» **TASK OBJECTIVE**:
Among the records below, find the lines containing "item" and state only how many there are.

» **PROVIDED ENTRIES**:
· · · · ·
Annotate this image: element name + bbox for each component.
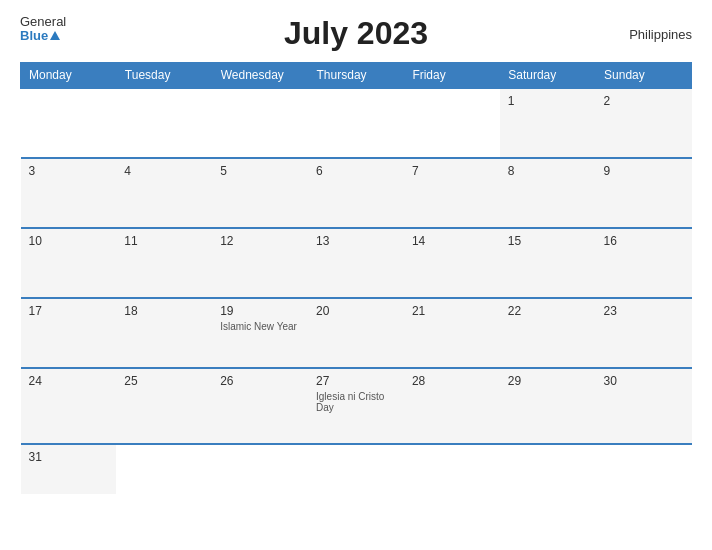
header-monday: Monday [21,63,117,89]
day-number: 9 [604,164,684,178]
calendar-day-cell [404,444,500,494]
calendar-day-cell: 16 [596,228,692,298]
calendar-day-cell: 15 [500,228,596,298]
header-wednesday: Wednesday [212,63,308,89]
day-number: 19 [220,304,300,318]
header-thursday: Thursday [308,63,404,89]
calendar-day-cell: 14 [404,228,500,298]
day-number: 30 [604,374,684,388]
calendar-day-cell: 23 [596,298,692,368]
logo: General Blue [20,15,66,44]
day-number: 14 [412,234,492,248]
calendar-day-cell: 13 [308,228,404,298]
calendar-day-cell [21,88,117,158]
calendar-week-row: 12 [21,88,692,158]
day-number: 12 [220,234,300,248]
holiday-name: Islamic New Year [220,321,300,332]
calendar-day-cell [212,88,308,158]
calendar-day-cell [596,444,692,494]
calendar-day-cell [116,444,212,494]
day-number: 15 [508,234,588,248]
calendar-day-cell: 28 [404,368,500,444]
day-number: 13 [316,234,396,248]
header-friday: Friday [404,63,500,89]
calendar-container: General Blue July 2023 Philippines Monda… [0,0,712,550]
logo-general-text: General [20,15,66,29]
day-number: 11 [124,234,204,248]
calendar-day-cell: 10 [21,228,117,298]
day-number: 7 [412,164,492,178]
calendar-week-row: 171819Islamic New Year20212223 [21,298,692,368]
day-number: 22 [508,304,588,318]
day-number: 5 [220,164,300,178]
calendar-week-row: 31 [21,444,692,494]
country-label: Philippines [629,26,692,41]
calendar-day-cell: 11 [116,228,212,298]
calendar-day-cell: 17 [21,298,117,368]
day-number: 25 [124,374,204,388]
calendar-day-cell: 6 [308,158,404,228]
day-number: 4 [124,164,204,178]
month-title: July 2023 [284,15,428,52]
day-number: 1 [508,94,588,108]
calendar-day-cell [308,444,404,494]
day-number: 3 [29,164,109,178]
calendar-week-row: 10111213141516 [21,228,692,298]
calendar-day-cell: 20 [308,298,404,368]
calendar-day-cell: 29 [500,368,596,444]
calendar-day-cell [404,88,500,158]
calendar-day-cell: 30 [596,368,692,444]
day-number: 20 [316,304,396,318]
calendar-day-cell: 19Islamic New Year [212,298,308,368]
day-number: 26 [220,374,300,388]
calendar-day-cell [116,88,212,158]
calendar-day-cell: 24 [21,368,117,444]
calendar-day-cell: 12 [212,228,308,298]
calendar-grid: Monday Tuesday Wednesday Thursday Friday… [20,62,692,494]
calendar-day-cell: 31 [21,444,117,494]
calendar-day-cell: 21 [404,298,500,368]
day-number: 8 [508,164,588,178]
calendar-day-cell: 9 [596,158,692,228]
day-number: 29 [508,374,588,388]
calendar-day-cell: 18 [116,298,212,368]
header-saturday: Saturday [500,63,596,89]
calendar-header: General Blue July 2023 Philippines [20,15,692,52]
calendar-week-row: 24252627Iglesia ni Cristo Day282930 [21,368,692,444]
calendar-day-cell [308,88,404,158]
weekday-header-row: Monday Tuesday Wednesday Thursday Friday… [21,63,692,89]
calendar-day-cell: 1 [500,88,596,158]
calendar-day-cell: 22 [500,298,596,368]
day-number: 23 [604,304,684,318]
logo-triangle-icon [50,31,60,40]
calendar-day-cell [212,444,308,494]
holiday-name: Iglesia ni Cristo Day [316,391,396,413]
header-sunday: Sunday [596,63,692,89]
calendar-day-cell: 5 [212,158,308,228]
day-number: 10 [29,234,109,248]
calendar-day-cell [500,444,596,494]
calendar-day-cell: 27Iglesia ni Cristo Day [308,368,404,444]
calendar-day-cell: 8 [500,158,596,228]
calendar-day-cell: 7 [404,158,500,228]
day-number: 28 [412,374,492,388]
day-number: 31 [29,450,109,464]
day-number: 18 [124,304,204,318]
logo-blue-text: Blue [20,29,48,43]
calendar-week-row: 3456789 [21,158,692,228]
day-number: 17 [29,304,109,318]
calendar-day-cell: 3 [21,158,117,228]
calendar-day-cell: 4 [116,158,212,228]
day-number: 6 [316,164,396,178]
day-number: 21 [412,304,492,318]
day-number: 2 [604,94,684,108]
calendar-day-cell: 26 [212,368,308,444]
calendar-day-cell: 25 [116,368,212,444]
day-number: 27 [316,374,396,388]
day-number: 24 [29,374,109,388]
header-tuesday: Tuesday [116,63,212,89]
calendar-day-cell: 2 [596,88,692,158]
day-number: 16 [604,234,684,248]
· · · · ·
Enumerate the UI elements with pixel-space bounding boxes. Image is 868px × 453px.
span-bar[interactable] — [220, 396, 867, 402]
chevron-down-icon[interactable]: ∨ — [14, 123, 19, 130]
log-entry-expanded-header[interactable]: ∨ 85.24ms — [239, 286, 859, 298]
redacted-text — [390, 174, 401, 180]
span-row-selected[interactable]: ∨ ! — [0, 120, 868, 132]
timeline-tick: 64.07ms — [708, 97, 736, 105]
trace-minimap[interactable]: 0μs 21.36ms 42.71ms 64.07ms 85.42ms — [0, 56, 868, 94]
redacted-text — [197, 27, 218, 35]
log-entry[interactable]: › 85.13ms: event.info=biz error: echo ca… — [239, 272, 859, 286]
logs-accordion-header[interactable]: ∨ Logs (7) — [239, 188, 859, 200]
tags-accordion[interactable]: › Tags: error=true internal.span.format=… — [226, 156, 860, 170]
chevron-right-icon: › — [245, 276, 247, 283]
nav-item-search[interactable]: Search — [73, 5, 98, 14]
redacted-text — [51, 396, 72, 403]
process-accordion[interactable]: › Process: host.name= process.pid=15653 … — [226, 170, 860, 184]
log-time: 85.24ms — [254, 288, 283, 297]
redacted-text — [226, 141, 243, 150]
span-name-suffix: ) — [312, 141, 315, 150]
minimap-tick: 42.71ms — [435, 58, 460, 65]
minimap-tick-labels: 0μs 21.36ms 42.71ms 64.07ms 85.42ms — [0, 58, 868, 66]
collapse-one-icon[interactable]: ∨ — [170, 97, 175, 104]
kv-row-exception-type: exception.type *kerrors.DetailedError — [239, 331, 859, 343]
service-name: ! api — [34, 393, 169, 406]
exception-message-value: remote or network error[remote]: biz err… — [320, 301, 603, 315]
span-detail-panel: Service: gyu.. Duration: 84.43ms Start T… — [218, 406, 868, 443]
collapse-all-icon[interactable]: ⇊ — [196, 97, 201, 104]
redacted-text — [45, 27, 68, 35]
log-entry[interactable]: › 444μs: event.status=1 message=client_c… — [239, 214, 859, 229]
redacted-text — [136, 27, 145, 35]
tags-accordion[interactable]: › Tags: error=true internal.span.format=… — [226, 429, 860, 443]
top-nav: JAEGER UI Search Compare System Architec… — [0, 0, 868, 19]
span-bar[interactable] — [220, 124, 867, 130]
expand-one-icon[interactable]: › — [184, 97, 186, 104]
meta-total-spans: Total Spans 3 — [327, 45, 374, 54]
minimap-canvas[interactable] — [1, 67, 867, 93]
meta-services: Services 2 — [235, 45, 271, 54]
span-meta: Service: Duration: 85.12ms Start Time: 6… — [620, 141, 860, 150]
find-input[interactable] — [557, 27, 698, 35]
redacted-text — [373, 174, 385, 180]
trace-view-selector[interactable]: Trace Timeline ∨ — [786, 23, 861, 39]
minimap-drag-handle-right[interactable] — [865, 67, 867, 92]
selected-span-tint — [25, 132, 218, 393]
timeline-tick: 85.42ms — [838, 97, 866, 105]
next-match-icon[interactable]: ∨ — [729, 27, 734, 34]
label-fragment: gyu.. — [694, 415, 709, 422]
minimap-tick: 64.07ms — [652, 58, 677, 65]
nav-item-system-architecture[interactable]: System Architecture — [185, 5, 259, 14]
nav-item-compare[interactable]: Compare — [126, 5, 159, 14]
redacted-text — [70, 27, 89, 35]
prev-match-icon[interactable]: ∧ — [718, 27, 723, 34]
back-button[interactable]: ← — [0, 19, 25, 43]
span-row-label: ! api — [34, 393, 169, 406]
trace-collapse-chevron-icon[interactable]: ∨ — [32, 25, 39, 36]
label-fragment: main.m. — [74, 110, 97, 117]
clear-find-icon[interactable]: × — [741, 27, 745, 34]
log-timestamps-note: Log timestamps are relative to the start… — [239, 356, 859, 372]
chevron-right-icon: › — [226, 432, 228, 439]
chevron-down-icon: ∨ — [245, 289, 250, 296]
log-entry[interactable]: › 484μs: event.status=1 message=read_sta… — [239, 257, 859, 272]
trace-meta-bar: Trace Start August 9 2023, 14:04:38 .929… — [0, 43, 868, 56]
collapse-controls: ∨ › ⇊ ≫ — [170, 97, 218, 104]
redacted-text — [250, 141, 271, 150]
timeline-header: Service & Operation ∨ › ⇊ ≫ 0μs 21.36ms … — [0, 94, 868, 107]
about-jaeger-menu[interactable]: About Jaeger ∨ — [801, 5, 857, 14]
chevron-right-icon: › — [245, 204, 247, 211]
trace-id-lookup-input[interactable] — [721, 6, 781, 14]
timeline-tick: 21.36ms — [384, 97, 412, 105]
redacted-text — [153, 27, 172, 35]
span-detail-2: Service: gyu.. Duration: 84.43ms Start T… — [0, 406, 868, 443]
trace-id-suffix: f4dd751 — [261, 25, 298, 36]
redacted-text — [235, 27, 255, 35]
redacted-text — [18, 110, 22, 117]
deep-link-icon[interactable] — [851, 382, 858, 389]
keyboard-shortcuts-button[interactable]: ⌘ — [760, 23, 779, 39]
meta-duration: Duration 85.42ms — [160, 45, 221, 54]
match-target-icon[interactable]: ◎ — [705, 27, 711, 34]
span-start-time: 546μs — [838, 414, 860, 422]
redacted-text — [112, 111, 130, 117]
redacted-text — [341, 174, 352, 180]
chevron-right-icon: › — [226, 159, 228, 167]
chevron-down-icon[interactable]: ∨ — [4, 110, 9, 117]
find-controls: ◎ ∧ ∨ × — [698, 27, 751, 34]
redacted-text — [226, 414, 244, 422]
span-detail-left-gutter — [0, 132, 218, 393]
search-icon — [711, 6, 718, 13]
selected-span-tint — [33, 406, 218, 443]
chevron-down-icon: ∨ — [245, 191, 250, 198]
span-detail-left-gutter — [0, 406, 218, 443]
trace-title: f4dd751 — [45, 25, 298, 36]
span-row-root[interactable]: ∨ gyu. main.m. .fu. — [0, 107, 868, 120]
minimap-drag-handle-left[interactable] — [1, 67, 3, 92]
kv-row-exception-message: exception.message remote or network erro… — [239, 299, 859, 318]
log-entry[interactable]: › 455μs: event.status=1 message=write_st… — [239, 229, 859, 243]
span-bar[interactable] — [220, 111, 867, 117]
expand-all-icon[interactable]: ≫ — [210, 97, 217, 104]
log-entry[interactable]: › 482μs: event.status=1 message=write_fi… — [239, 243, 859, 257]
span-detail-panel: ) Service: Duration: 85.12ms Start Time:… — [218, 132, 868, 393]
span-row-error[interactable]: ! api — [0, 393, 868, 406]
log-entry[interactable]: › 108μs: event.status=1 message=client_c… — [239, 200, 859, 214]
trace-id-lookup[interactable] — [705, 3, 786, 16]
· · · · ·
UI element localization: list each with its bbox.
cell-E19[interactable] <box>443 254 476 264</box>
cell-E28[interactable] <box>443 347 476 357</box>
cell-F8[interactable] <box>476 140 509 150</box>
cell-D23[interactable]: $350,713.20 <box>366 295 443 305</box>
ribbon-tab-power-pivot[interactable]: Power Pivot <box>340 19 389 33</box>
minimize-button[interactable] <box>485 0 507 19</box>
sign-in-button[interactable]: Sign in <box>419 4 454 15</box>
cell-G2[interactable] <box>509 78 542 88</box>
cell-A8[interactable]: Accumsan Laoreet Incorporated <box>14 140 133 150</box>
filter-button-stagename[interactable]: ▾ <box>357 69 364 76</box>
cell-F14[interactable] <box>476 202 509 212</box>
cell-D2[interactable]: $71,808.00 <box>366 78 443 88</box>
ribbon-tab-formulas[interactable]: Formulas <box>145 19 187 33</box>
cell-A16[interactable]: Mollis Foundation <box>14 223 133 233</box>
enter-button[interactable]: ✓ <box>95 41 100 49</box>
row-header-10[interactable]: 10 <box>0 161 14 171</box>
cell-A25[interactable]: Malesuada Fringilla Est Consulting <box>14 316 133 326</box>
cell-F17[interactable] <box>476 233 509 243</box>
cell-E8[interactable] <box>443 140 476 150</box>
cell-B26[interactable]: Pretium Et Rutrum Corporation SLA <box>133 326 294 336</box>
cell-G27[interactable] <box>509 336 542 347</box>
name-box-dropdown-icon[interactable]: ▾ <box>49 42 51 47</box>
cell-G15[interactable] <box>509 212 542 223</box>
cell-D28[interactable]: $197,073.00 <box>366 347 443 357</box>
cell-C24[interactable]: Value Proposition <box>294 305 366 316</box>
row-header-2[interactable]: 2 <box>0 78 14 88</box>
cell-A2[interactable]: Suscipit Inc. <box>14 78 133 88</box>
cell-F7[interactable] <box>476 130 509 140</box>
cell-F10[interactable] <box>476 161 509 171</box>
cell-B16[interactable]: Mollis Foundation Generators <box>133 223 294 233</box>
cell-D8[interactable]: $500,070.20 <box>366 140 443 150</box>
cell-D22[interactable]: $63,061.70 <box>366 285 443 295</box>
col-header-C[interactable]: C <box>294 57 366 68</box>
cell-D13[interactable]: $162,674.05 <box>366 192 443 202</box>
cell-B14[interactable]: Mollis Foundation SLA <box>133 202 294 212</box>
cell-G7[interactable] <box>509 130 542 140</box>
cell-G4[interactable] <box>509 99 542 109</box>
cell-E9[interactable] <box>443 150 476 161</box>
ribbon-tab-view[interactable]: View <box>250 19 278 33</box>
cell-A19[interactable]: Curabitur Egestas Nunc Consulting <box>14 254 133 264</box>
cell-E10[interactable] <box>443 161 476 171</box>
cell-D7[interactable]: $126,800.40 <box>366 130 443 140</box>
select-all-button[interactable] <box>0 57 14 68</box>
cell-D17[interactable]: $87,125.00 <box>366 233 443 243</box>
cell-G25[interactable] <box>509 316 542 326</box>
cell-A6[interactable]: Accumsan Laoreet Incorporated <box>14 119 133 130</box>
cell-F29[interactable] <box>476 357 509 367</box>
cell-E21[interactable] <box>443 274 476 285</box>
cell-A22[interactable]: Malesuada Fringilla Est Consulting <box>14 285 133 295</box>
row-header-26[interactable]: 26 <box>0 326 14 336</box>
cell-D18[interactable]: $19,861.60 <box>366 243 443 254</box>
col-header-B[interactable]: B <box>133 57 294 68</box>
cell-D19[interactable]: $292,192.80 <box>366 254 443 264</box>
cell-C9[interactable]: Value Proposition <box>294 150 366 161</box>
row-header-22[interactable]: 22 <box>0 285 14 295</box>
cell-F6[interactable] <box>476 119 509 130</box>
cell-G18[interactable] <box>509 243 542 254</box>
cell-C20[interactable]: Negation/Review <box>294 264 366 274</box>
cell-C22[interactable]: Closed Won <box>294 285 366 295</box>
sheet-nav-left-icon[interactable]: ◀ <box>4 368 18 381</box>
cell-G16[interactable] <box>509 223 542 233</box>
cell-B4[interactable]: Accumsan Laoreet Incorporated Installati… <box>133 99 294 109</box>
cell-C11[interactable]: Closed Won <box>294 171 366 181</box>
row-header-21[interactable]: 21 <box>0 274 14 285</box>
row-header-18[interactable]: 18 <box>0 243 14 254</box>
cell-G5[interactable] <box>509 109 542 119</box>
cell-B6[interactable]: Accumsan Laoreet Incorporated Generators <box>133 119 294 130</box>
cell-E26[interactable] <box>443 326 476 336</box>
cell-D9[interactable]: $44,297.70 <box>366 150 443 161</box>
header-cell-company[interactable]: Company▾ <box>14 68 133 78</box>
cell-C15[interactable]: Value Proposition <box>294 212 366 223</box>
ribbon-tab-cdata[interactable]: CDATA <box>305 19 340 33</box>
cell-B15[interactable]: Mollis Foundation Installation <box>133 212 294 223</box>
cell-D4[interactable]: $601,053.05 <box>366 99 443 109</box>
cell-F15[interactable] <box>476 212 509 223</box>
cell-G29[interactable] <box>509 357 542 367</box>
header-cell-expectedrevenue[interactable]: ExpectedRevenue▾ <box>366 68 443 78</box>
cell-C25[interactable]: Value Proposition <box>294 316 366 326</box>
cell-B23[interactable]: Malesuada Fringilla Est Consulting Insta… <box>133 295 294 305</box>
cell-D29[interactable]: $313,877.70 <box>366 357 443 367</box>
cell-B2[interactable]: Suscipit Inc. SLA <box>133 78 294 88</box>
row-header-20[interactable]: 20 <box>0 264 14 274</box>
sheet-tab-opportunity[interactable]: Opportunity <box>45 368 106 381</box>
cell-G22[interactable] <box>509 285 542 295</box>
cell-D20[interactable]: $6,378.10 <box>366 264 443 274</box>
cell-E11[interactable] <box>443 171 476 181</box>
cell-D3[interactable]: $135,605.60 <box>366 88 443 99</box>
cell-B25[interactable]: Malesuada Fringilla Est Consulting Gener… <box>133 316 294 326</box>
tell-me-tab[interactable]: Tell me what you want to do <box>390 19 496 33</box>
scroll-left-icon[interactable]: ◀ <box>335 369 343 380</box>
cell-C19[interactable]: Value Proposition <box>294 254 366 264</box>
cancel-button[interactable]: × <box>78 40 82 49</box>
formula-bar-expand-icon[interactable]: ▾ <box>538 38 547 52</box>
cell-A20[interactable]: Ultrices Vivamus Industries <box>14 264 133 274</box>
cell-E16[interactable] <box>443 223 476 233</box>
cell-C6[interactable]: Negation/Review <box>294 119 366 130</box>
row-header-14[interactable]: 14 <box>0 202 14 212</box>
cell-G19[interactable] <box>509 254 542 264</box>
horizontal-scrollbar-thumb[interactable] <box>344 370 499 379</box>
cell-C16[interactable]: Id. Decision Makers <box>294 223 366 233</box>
· · · · ·
» **EXERCISE RESULT**:
3